Doch vor dem Nations-League-Spiel zwischen Spanien und der Ukraine (Sonntag, 20:45 Uhr) sagte Thiago plötzlich (zitiert via Sportbuzzer): "Ich habe nie gesagt, dass ich Bayern verlassen werde." Schon nach dem Remis gegen Deutschland sagte er unter anderem, München sei "seine Heimat", in der er glücklich sei. Was er denn wirklich will und was es mit den Gerüchten um einen Wechsel nach England auf sich hat, ließ er aber unbeantwortet.
Nach Sané-Drama: Der FC Bayern braucht keine zweite Transfer-Posse
Es erinnert an das vergangene Jahr, als die Bayern monatelang um Leroy Sané gekämpft haben. Während der gesamten Zeit schwieg der deutsche Nationalspieler, zu keiner Zeit wollte er sich in der Öffentlichkeit über seine Zukunft äußern. Letztlich platzte der Transfer aufgrund eines Kreuzbandrisses, erst mit einem Jahr Verspätung landete Sané in München. Bis dahin wurde allerdings ununterbrochen in deutschen und englischen Medien spekuliert, zwischenzeitlich gar widersprüchlich berichtet: Kommt Sané im Winter oder im Sommer? Wollen die Bayern ihn noch? Will Hansi Flick ihn überhaupt? Oder verlängert er doch in Manchester?

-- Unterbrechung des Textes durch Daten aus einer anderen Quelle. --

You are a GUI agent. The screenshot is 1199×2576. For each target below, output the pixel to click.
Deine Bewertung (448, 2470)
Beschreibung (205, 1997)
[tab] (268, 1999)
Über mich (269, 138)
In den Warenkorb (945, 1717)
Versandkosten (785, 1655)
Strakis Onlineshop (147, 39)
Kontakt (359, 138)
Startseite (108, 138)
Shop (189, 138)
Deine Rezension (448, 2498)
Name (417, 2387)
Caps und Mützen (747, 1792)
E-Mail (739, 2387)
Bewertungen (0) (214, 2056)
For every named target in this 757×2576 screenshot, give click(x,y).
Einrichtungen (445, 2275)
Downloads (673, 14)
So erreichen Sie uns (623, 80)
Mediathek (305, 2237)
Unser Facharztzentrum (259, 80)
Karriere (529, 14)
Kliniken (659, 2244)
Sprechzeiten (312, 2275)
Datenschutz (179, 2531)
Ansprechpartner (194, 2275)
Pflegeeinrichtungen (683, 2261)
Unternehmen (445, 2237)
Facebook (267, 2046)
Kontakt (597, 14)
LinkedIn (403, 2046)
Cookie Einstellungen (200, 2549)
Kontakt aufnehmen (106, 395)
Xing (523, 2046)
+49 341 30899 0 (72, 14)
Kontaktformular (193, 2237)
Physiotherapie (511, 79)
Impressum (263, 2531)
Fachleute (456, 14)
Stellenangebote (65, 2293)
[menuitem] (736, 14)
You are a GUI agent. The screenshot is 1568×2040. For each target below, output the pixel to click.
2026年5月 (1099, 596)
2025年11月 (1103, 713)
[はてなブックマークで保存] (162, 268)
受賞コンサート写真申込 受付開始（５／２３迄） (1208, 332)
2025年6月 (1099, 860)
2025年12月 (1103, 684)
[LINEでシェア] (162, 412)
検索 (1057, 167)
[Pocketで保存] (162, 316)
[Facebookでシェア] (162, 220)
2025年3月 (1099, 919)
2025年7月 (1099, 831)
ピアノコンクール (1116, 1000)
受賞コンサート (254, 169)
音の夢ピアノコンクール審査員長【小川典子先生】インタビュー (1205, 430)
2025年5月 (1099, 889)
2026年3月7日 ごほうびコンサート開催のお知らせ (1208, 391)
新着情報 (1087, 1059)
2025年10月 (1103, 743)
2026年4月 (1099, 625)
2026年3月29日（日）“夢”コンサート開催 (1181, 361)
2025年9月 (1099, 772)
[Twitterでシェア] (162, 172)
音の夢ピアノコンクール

Für alle Beteiligten war die damalige Transfer-Posse ein medialer Kraftakt, der viel Stress bedeutet hat. Dieser Stress droht in der Causa Thiago erneut. Abreißen wird die Berichterstattung jedenfalls nicht. Sämtlichen Medienberichten und Aussagen von Vereinsverantwortlichen zufolge deutet alles darauf hin, dass Thiago seine Zukunft nicht beim FC Bayern sieht und eine neue Herausforderung suchen will. Wie an seiner Stelle nun plötzlich gegenzusteuern und zu behaupten, man habe nie von einem Abschied gesprochen, passt überhaupt nicht ins Bild. Und so könnte Tag für Tag wieder etwas Neues im Blätterwald veröffentlicht werden, bis etwas Konkretes bekannt wird.
Womöglich will Thiago den FC Bayern auch noch nicht verlassen. Vielleicht erst im nächsten Jahr, wenn sein Vertrag endet. Jedwede Entscheidung, von denen er im Laufe seiner Karriere viele zu treffen hat, gilt es zu akzeptieren und zu respektieren und wäre vollkommen nachvollziehbar. Nur täte er gut daran, entweder gar nichts zu sagen oder Klartext zu sprechen. Damit wäre allen geholfen. Jetzt aber nährt er womöglich unberechtigte Hoffnungen. Es sei denn, er würde völlig überraschend seinen Vertrag verlängern. Der Glaube daran ist jedoch äußerst gering.